Starring the important and weeding the to-do list

Wow. What a busy semester. A piece of advice: be careful what you agree to in the calm quietness of May/June. Thanks to a few projects at the end of the summer, and some new commitments, it’s been a long few months and I am really looking forward to some time off!

Interviews and Hiring

I was on the selection committee for two fulltime positions at the college in August. One of these positions is an essential position in the library and the second is a position in Educational Technology department. These experiences really made me feel better about being on a job interview. In both searches, we had several very qualified candidates, which means we hired great people but felt sad that we had to turn down great people!

I also hired three new student assistants. Again, interviewing, getting paperwork in order, training, scheduling, etc., takes so much longer than I previously imagined.

College Events and Committees

I helped coordinate and participated as a panel member for a professional development event on Wikipedia, I helped coordinate and presented a session at a new faculty conference at the college, and I presented a session on eBooks for the college’s Geekapalooza Day, all before ‘back to school’.

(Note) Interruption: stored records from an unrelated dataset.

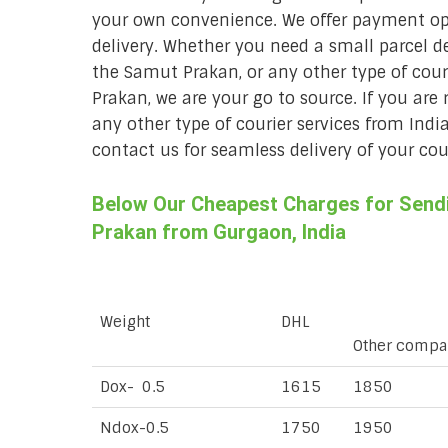
your own convenience. We offer payment opt
delivery. Whether you need a small parcel del
the Samut Prakan, or any other type of cou
Prakan, we are your go to source. If you are 
any other type of courier services from Indi
contact us for seamless delivery of your cour
Below Our Cheapest Charges for Sendi
Prakan from Gurgaon, India
Weight
DHL
Other compa
Dox- 0.5
1615
1850
Ndox-0.5
1750
1950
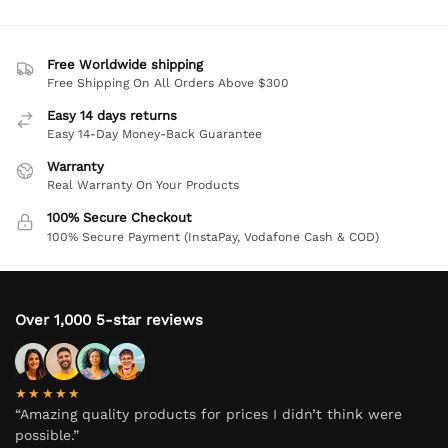
Free Worldwide shipping
Free Shipping On All Orders Above $300
Easy 14 days returns
Easy 14-Day Money-Back Guarantee
Warranty
Real Warranty On Your Products
100% Secure Checkout
100% Secure Payment (InstaPay, Vodafone Cash & COD)
Over 1,000 5-star reviews
★★★★★
“Amazing quality products for prices I didn’t think were
possible.”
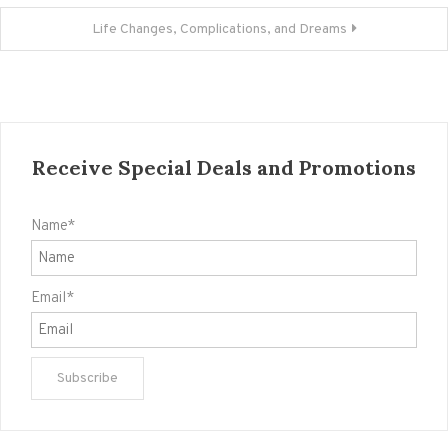
Life Changes, Complications, and Dreams
Receive Special Deals and Promotions
Name*
Email*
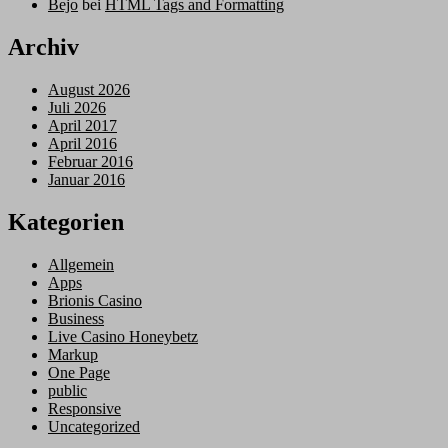
Bejo
bei
HTML Tags and Formatting
Archiv
August 2026
Juli 2026
April 2017
April 2016
Februar 2016
Januar 2016
Kategorien
Allgemein
Apps
Brionis Casino
Business
Live Casino Honeybetz
Markup
One Page
public
Responsive
Uncategorized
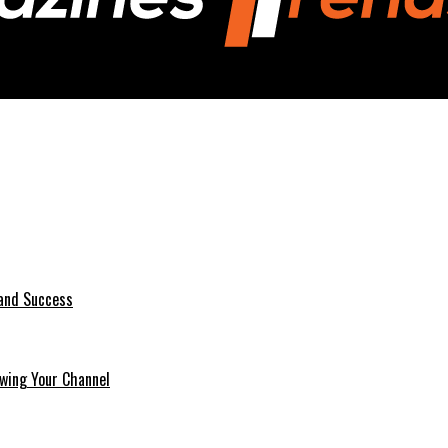
 and Success
wing Your Channel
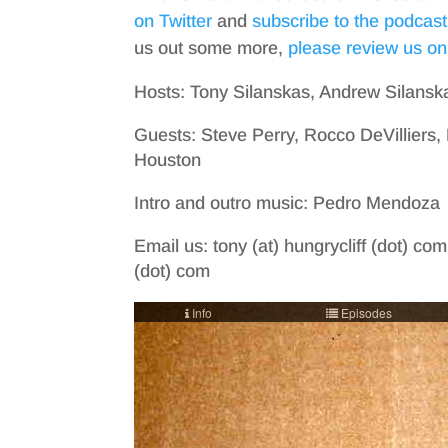
on Twitter
and
subscribe to the podcast
us out some more,
please review us on
Hosts: Tony Silanskas, Andrew Silansk
Guests: Steve Perry, Rocco DeVilliers
Houston
Intro and outro music: Pedro Mendoza
Email us: tony (at) hungrycliff (dot) com
(dot) com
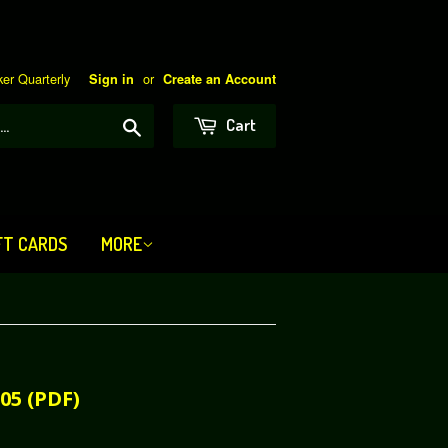
er Quarterly
or
Sign in
Create an Account
Search
Cart
FT CARDS
MORE
05 (PDF)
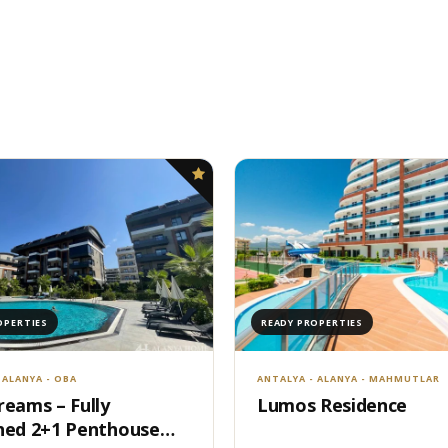
OPERTIES
READY PROPERTIES
 ALANYA - OBA
ANTALYA - ALANYA - MAHMUTLAR
reams – Fully
Lumos Residence
hed 2+1 Penthouse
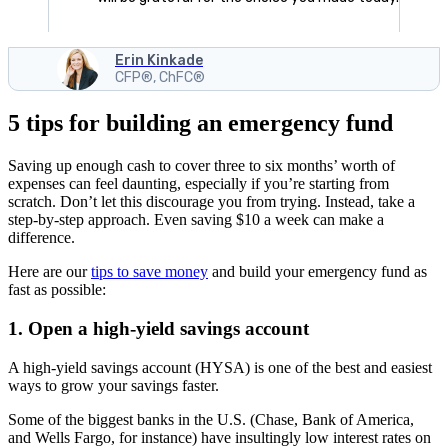
Erin Kinkade
CFP®, ChFC®
5 tips for building an emergency fund
Saving up enough cash to cover three to six months’ worth of
expenses can feel daunting, especially if you’re starting from
scratch. Don’t let this discourage you from trying. Instead, take a
step-by-step approach. Even saving $10 a week can make a
difference.
Here are our
tips to save money
and build your emergency fund as
fast as possible:
1. Open a high-yield savings account
A high-yield savings account (HYSA) is one of the best and easiest
ways to grow your savings faster.
Some of the biggest banks in the U.S. (Chase, Bank of America,
and Wells Fargo, for instance) have insultingly low interest rates on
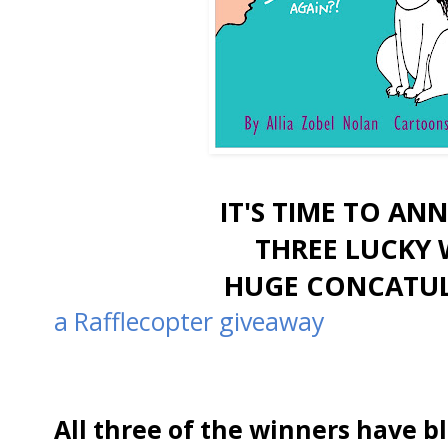
IT'S TIME TO A
THREE LUCKY 
HUGE CONCATUL
a Rafflecopter giveaway
All three of the winners have blo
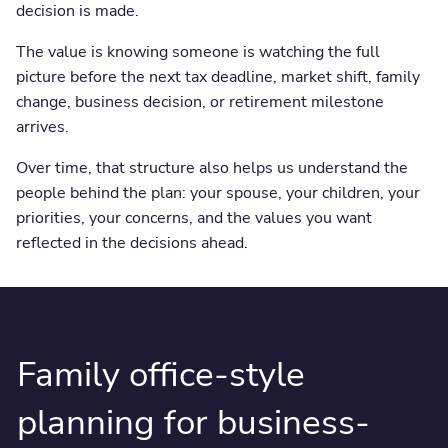
decision is made.
The value is knowing someone is watching the full
picture before the next tax deadline, market shift, family
change, business decision, or retirement milestone
arrives.
Over time, that structure also helps us understand the
people behind the plan: your spouse, your children, your
priorities, your concerns, and the values you want
reflected in the decisions ahead.
Family office-style
planning for business-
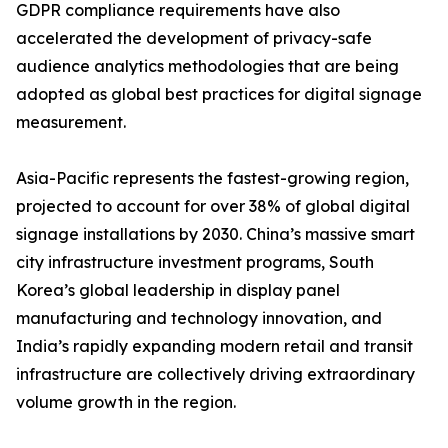
GDPR compliance requirements have also
accelerated the development of privacy-safe
audience analytics methodologies that are being
adopted as global best practices for digital signage
measurement.
Asia-Pacific represents the fastest-growing region,
projected to account for over 38% of global digital
signage installations by 2030. China’s massive smart
city infrastructure investment programs, South
Korea’s global leadership in display panel
manufacturing and technology innovation, and
India’s rapidly expanding modern retail and transit
infrastructure are collectively driving extraordinary
volume growth in the region.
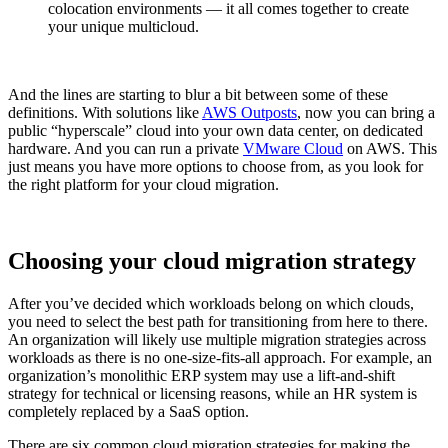
colocation environments — it all comes together to create
your unique multicloud.
And the lines are starting to blur a bit between some of these
definitions. With solutions like
AWS Outposts
, now you can bring a
public “hyperscale” cloud into your own data center, on dedicated
hardware. And you can run a private
VMware Cloud
on AWS. This
just means you have more options to choose from, as you look for
the right platform for your cloud migration.
Choosing your cloud migration strategy
After you’ve decided which workloads belong on which clouds,
you need to select the best path for transitioning from here to there.
An organization will likely use multiple migration strategies across
workloads as there is no one-size-fits-all approach. For example, an
organization’s monolithic ERP system may use a lift-and-shift
strategy for technical or licensing reasons, while an HR system is
completely replaced by a SaaS option.
There are six common cloud migration strategies for making the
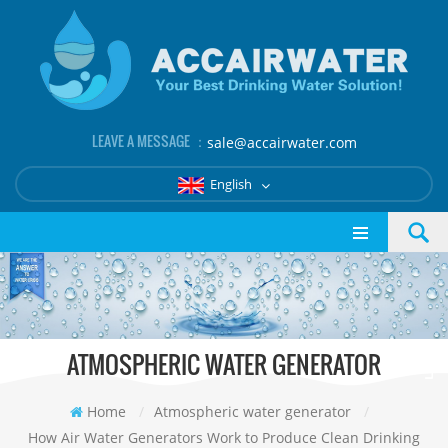
LEAVE A MESSAGE ：
sale@accairwater.com
English
ATMOSPHERIC WATER GENERATOR
Home
/
Atmospheric water generator
/
How Air Water Generators Work to Produce Clean Drinking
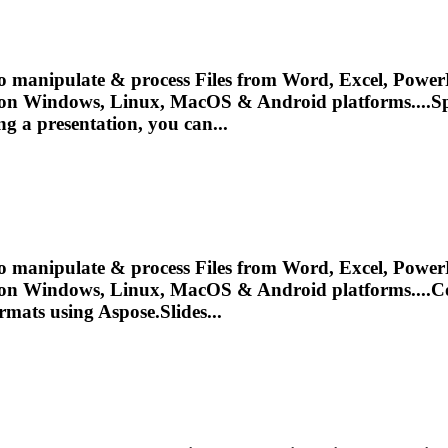
o manipulate & process Files from Word, Excel, PowerP
 on Windows, Linux, MacOS & Android platforms....Sp
ing a
presentation
, you can...
o manipulate & process Files from Word, Excel, PowerP
 on Windows, Linux, MacOS & Android platforms....
ormats using Aspose.Slides...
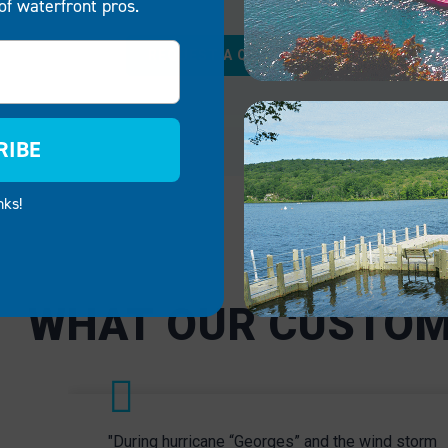
of waterfront pros.
RCIAL
GOVERNMENT
REQUEST A QUOTE
uests to a premier
Equip parks, boat launch
t experience with a
public spaces with safe 
l and inviting EZ Dock
reliable EZ Dock floating
RIBE
uitable for marinas,
systems and boat lifts. 
restaurants and more, our
products promote public
nks!
boat lifts elevate your
to Delaware’s breathtaki
value and provide a
waterways for residents
t launch point for
visitors of all ages.
able adventures.
CIAL
GOVERNMENT
WHAT OUR CUSTOM
"During hurricane “Georges” and the wind storm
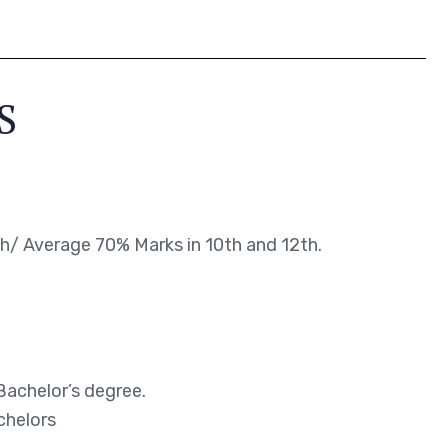
S
/ Average 70% Marks in 10th and 12th.
Bachelor’s degree.
chelors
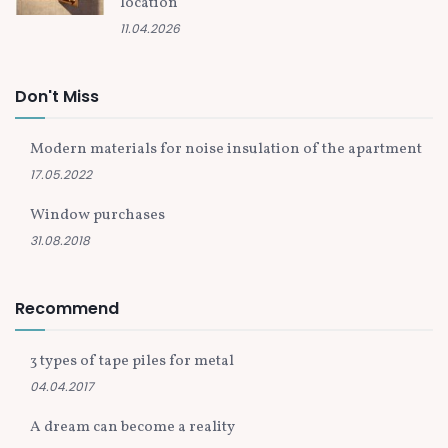
location
11.04.2026
Don't Miss
Modern materials for noise insulation of the apartment
17.05.2022
Window purchases
31.08.2018
Recommend
3 types of tape piles for metal
04.04.2017
A dream can become a reality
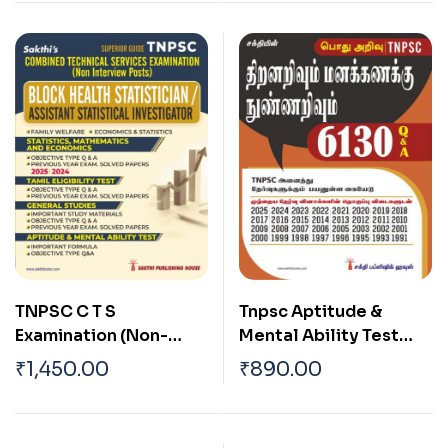
TNPSC C T S
Tnpsc Aptitude &
Examination (Non-
Mental Ability Test
Interview Posts) Block
6130 Question and
₹
1,450.00
₹
890.00
Health Statistician and
Answers (Tamil)
Assistant Statistical
Investigator Exam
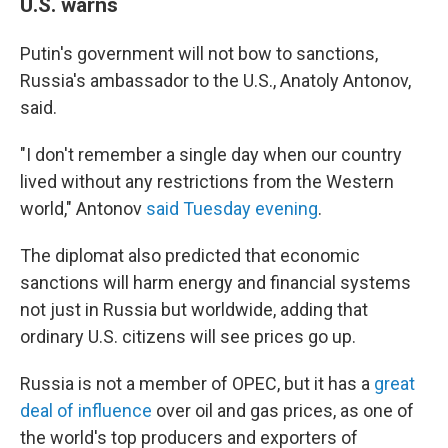
U.S. warns
Putin's government will not bow to sanctions,
Russia's ambassador to the U.S., Anatoly Antonov,
said.
"I don't remember a single day when our country
lived without any restrictions from the Western
world," Antonov
said Tuesday evening
.
The diplomat also predicted that economic
sanctions will harm energy and financial systems
not just in Russia but worldwide, adding that
ordinary U.S. citizens will see prices go up.
Russia is not a member of OPEC, but it has a
great
deal of influence
over oil and gas prices, as one of
the world's top producers and exporters of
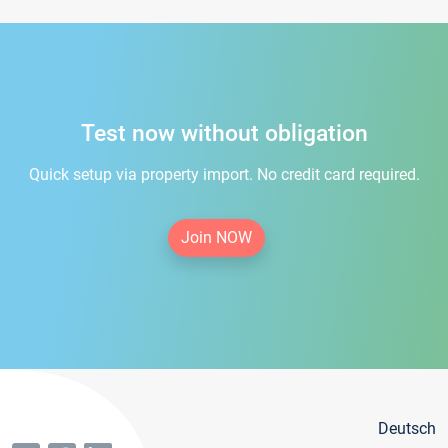
Test now without obligation
Quick setup via property import. No credit card required.
Join NOW
Deutsch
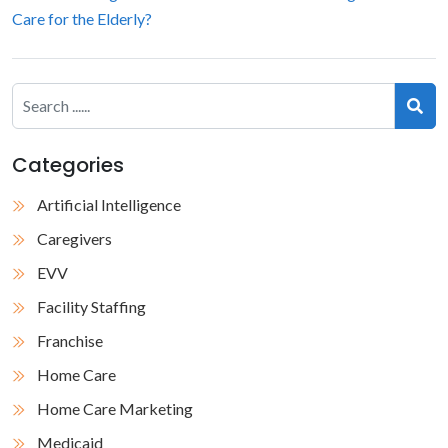
Care for the Elderly?
Categories
Artificial Intelligence
Caregivers
EVV
Facility Staffing
Franchise
Home Care
Home Care Marketing
Medicaid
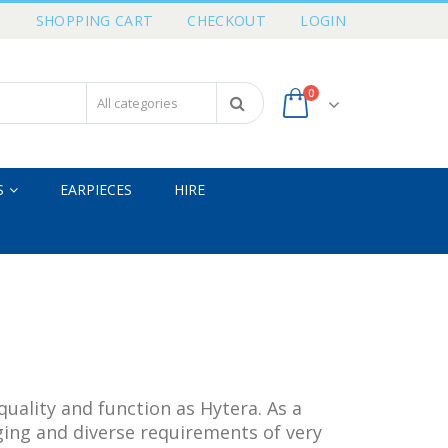
T
SHOPPING CART
CHECKOUT
LOGIN
0
S
EARPIECES
HIRE
lity and function as Hytera. As a
ging and diverse requirements of very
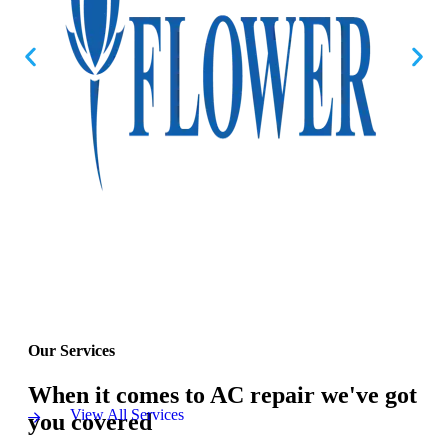
Our Services
When it comes to AC repair we've got
View All Services
you covered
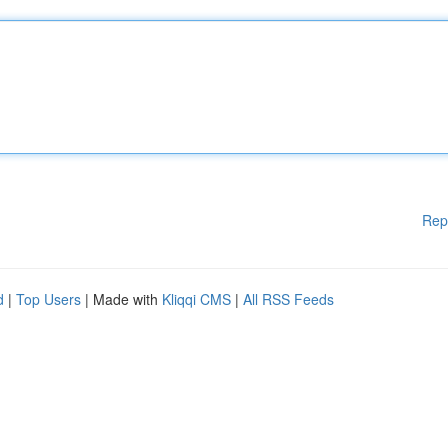
Rep
d
|
Top Users
| Made with
Kliqqi CMS
|
All RSS Feeds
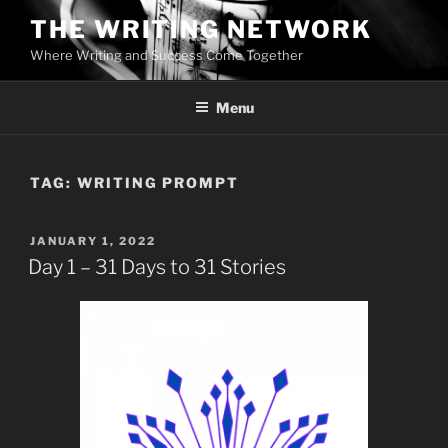
Skip
THE WRITING NETWORK
to
Where Writing and Success Come Together
content
Menu
TAG:
WRITING PROMPT
POSTED
JANUARY 1, 2022
ON
Day 1 – 31 Days to 31 Stories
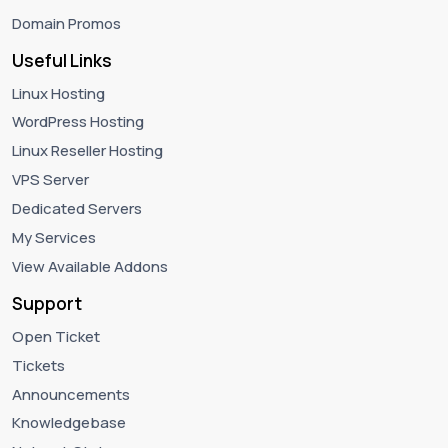
Domain Promos
Useful Links
Linux Hosting
WordPress Hosting
Linux Reseller Hosting
VPS Server
Dedicated Servers
My Services
View Available Addons
Support
Open Ticket
Tickets
Announcements
Knowledgebase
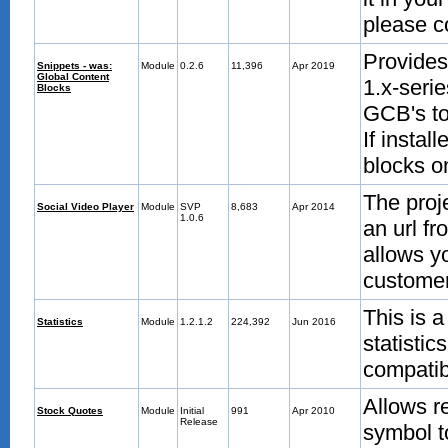
please c
Provides
Snippets - was:
Module
0.2.6
11,396
Apr 2019
Global Content
1.x-serie
Blocks
GCB's to
If instal
blocks o
The proj
Social Video Player
Module
SVP
8,683
Apr 2014
1.0.6
an url f
allows yo
customer
This is a
Statistics
Module
1.2.1.2
224,392
Jun 2016
statisti
compatib
Allows r
Stock Quotes
Module
Initial
991
Apr 2010
Release
symbol t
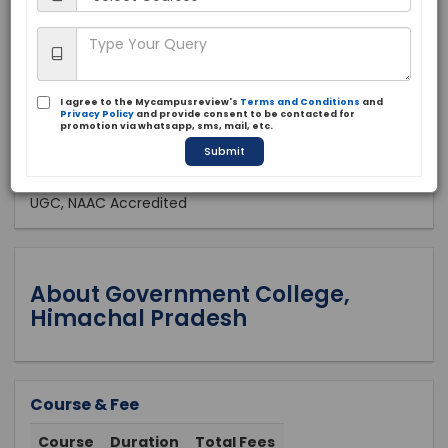
Public
2015
Apply Now
I agree to the Mycampusreview's
Terms and Conditions
and
Privacy Policy
and provide consent to be contacted for
promotion via whatsapp, sms, mail, etc.
Submit
Approved by:
UGC, NAAC Accredited
About Government College,
Himachal Pradesh
Course & Fee
Course
Duration
Total Fees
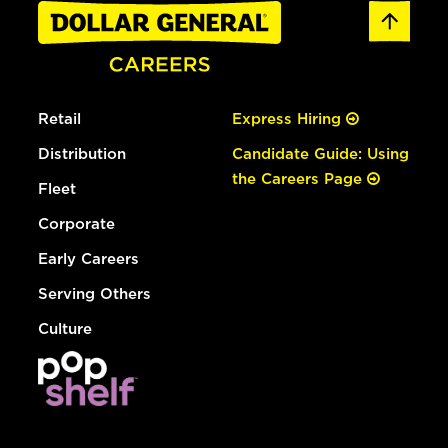
Retail
Express Hiring
Distribution
Candidate Guide: Using
the Careers Page
Fleet
Corporate
Early Careers
Serving Others
Culture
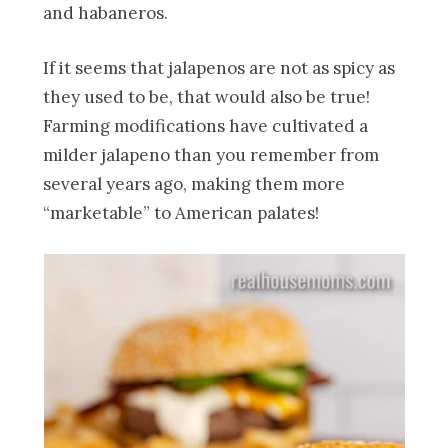
and habaneros.
If it seems that jalapenos are not as spicy as
they used to be, that would also be true!
Farming modifications have cultivated a
milder jalapeno than you remember from
several years ago, making them more
“marketable” to American palates!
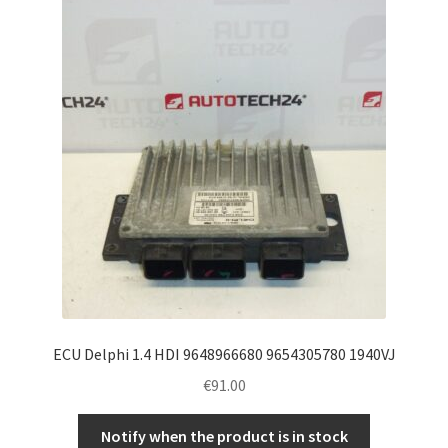
ECU Delphi 1.4 HDI 9648966680 9654305780 1940VJ
€
91.00
Notify when the product is in stock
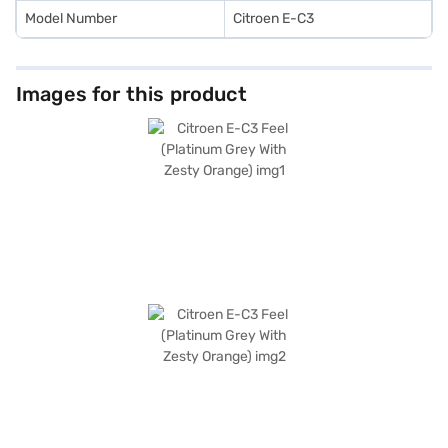
Model Number
Citroen E-C3
Images for this product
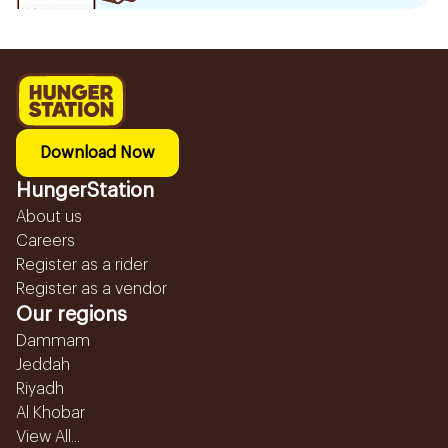
Download Now
HungerStation
About us
Careers
Register as a rider
Register as a vendor
Our regions
Dammam
Jeddah
Riyadh
Al Khobar
View All...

This year I became chair of the One Book One Community committee and our event took place in mid-October. I’ve never been so frustrated/anxious/annoyed with certain roadblocks, but ultimately we produced a successful event. The timing in October meant that I was still really busy with my ‘regular’ job duties, so I worked some looong days putting everything together.

I chair one library committee and one college committee, so I’m always planning ahead, sending emails, fielding questions, chairing minutes and helping put together various events.

Library Instruction

This semester I taught 33 information literacy sessions, from Nursing to Business to English. We also implemented a new ‘Book an Appointment’ service that has increased my one on one instruction time with students.  I also did some staff training sessions for the library. It’s a challenge to stay motivated and enthusiastic when the material becomes so familiar. What makes it worth it? Those beaming students that come back to find me to let me know they received a good mark on their assignment.


Lots of meetings…good and bad.


Put together a proposal for a graphic novels collection in the library, some weeding, some ordering of new materials.

Distributed Learning

Updated some materials for DL students, participated in a new video orientation for DL students (and I did my segment in one flawless take!).

Other stuff

Reference shifts, literature searches for faculty, additional committee work, writing reports and policies…

What I shouldn’t have spent so much time on….


What I should have done more of…

Taking breaks. Spending more time on projects that are on the back burner.

What I didn’t get to

Putting in a proposal for a conference. I really don’t know how to get going on this. I’m really craving some research time or some work from home time. At work there are so many distractions, so many requests constantly from a range of staff and students it just seems impossible to take time to prepare or reflect on work and projects I have going on or would like to propose.

Which leads me to Steven Covey’s Time Management Matrix, a framework that makes so much sense but is difficult to stick to:

The key (obviously) is to focus primarily on the High Importance items and not to get bogged down by the time sucking Urgent but Unimportant. How do you balance helpfulness to others with prioritizing major projects? The non urgent but important tasks are the ones that can pile up in a frightening way, but really are the essential work.

A colleague at another institution explained that she devotes one day per week to each of her projects. Unfortunately, this would simply not work with the structure and nature of my job. I’ve also tried only checking email 2-3 times a day but that also didn’t work well with the communication patterns of my workplace.

In general, I have an ongoing to-do list that I update on Monday morning. I star the items that I need to finish that week . With additional items being added to the list, by Friday my to-do list is a mess and all the non-starred items continually get carried over to the next week. So while I feel ‘organized’, I feel weighted down by the lengthy list.

I need to ‘weed’ my to-do list. Get rid of unimportant tasks (delegate or ignore) and put stars next to more than just the urgent items.  I think I can also give up on ever fitting in projects into the Sept-Nov period and just accept that.